Singapore should be “even more bold” when allowing companies to experiment with data, drones, fintech and personalised services, Singapore’s Senior Minister of State for Transport and Communications and Information, Dr Janil Puthucheary, said today.
The city-state has launched a series of ‘regulatory sandboxes’ – controlled experiments where companies can use new approaches that have yet to be allowed into the market. For example, these legal experiments include trialling drones to deliver parcels; using healthcare data to create personalised insurance tariffs; and experiments around driverless buses.
Speaking to the American Chamber of Commerce, Puthucheary said that: “The kind of data gathering and monitoring that digital technologies allow us to do, the confidence with which we can set up regulatory sandboxes: knowing what’s happening inside, knowing that we will have measurable insights, knowing that we will have the information to hand over to regulatory agencies – has given us the confidence to be even more bold.”
Singapore will investigate other legal grey areas where it can allow new tech companies to experiment and launch new products, he said. In March 2019, the city launched a new drone estate to trial delivering supplies to ships through drones, and to carry out basic surveillance and maintenance with autonomous vehicles.
The Minister also talked about the importance of using data to boost ASEAN’s digital economy.
He warned that the “key obstacle” to this is “data localism and data nationalism”. Countries are regulating to prevent information being stored overseas, or using information from offshore servers.
“This will increasingly become an issue in the analysis of data for policy initiatives”, he warned. “A free flow of data will benefit us all”.
The European Union has in the past year launched a common digital identity system where nations across the economic grouping standardise their systems.

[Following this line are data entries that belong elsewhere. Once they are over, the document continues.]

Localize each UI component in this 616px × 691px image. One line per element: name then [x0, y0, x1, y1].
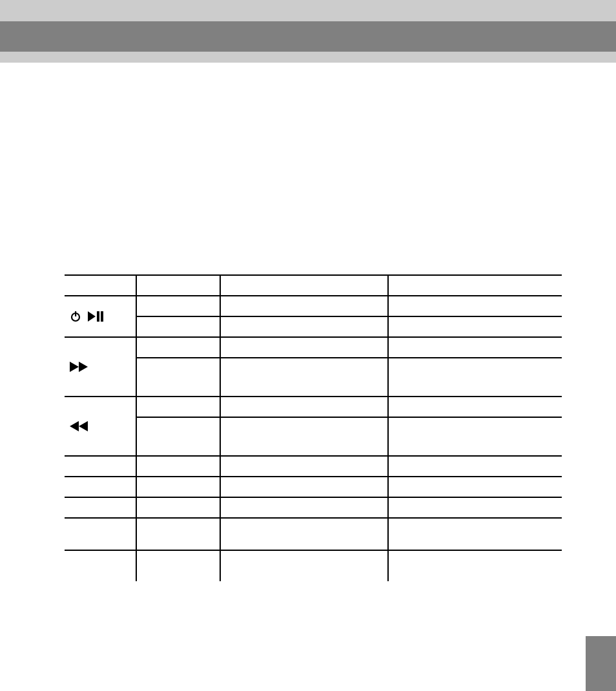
- row-rew-press: [65, 397, 562, 417]
- th-play: [220, 275, 387, 296]
- svg-marker-8: [79, 421, 88, 431]
- cell-action: [136, 358, 220, 397]
- cell-button: [65, 497, 136, 518]
- cell-in-pause: [387, 477, 562, 497]
- cell-in-play: [220, 296, 387, 316]
- cell-button: [65, 518, 136, 550]
- play-pause-icon: [88, 311, 105, 322]
- row-vol-up: [65, 456, 562, 477]
- cell-action: [136, 316, 220, 337]
- cell-action: [136, 497, 220, 518]
- svg-marker-5: [70, 362, 79, 372]
- th-action: [136, 275, 220, 296]
- cell-button-rew: [65, 397, 136, 456]
- th-pause: [387, 275, 562, 296]
- cell-in-play: [220, 316, 387, 337]
- cell-button: [65, 456, 136, 477]
- fast-forward-icon: [70, 362, 89, 372]
- cell-in-pause: [387, 397, 562, 417]
- cell-button-power-play: [65, 296, 136, 337]
- cell-action: [136, 337, 220, 358]
- cell-action: [136, 417, 220, 456]
- svg-rect-4: [101, 311, 103, 322]
- cell-in-play: [220, 518, 387, 550]
- cell-in-pause: [387, 358, 562, 397]
- row-power-playpause-hold: [65, 316, 562, 337]
- cell-action: [136, 477, 220, 497]
- cell-in-play: [220, 456, 387, 477]
- cell-action: [136, 456, 220, 477]
- manual-page: [0, 0, 616, 691]
- row-ffwd-press: [65, 337, 562, 358]
- power-icon: [70, 311, 81, 322]
- svg-rect-1: [75, 311, 76, 316]
- cell-in-pause: [387, 337, 562, 358]
- page-header-dark-band: [0, 21, 616, 52]
- cell-button-ffwd: [65, 337, 136, 397]
- page-number-tab: [586, 636, 616, 691]
- rewind-icon: [70, 421, 89, 431]
- row-power-playpause-press: [65, 296, 562, 316]
- cell-in-play: [220, 497, 387, 518]
- controls-table: [65, 274, 562, 551]
- th-button: [65, 275, 136, 296]
- cell-in-pause: [387, 456, 562, 477]
- cell-in-pause: [387, 296, 562, 316]
- cell-in-play: [220, 477, 387, 497]
- svg-marker-6: [79, 362, 88, 372]
- cell-in-play: [220, 337, 387, 358]
- cell-in-play: [220, 397, 387, 417]
- cell-in-play: [220, 358, 387, 397]
- row-ffwd-hold: [65, 358, 562, 397]
- cell-in-pause: [387, 316, 562, 337]
- cell-button: [65, 477, 136, 497]
- table-header-row: [65, 275, 562, 296]
- cell-in-play: [220, 417, 387, 456]
- cell-in-pause: [387, 417, 562, 456]
- cell-in-pause: [387, 497, 562, 518]
- cell-action: [136, 397, 220, 417]
- cell-action: [136, 518, 220, 550]
- svg-marker-7: [70, 421, 79, 431]
- svg-marker-2: [88, 311, 96, 322]
- row-rew-hold: [65, 417, 562, 456]
- row-menu: [65, 518, 562, 550]
- row-vol-down: [65, 477, 562, 497]
- row-hold: [65, 497, 562, 518]
- svg-rect-3: [97, 311, 99, 322]
- cell-in-pause: [387, 518, 562, 550]
- cell-action: [136, 296, 220, 316]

This enables countries to work closer together on immigration, transportation, and epayments.
The Senior Minister of State in charge of GovTech also revealed Singapore’s own efforts to build better digital services and products.
The GovTech Agency of Singapore now employs 2,300 engineers, coders, hackers, systems and network engineers, he said. “They represent only one third of ICT engineers spread across the public sector,” he said.